Been to Chapleau, but not the lodge. Is that on the river or Borden Lake can't remember. What time of the year you looking at? We have always gone the 1st week of August. Heard it gets better the closer to Sept.

Walleye on crawler harness drifted or jigs. Had a lot of fun with the Banjo frog for Pike.


----------



## mipete (Mar 26, 2002)

I believe it is on borden lake. I was looking at going the last week in july or first of aug. so the fishing was pretty good? I would imagine that the water would be as warm as it will get and fish should be pretty active.


----------



## stickman1978 (Sep 15, 2011)

We only had one bad year up there. It was after a 3 day hot spell, 90-100 degree heat, very unseasonal for them up there. 

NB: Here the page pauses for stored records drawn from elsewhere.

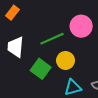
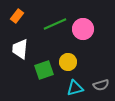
green line: (52, 39) -> (55, 24), moved
green square: (41, 69) -> (44, 70), turned 36

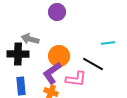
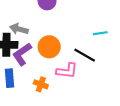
purple L-shape: (52, 73) -> (22, 54), moved

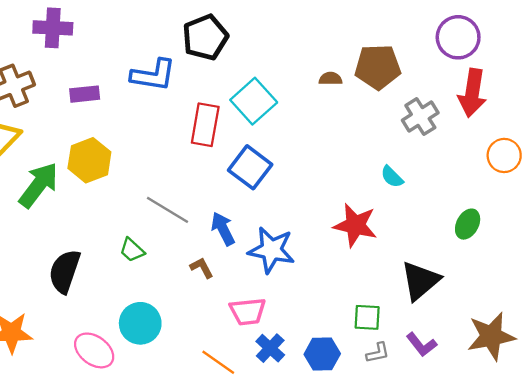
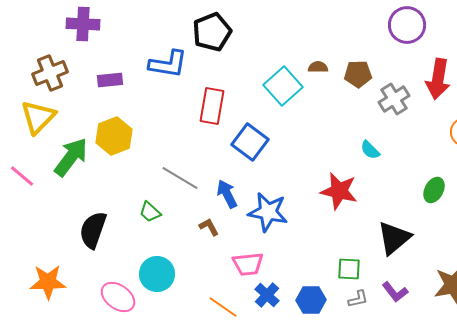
purple circle: (458, 37) -> (407, 25), moved
brown pentagon: (378, 67) -> (358, 74), moved, size x0.7
cyan square: (254, 101) -> (283, 86), moved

Walleye usually found them on the deeper side of weed beds. 15-20 fow was the best bet. Pike were usually right up in the weeds chasing perch. Fishing was overall good, some great days, and depended alot on the weather. If you get a good stable weather pattern, no extremes seemed to be the best.


----------



## mipete (Mar 26, 2002)

well that sounds good. not looking for a lot of wall hangers just steady fishing action. did you catch any perch? I wouldn't mind bringing home 100 decent perch. when you were there how many boats were out. it looks like a pretty big lodge.


----------



## stickman1978 (Sep 15, 2011)

Yes, have done pretty well on the perch. Haven't actually fished Borden. Fished Ivanhoe to the North and Highbrush to the West. You see a few boats on most lakes that are drive in but there is more than enough water that you will never feel crowded. If this is your first trip and you want to talk PM me and I will give you my # to talk if you'd like.


----------



## mipete (Mar 26, 2002)

pm sent


----------



## frenchriver1 (Jul 5, 2005)

mipete said:


> well that sounds good. not looking for a lot of wall hangers just steady fishing action. did you catch any perch? I wouldn't mind bringing home 100 decent perch. when you were there how many boats were out. it looks like a pretty big lodge.



Check the regs on bringing home fish as to the exact legal number...


Don't forget the passport or enhanced license...


----------



## perchjumbo (Mar 29, 2013)

How about trying the Golden Route Lodge on Sidburned Lake. There are 3 lakes joined by water...walleye, northern pike and jumbo perch...you won't be disappointed.!!!


----------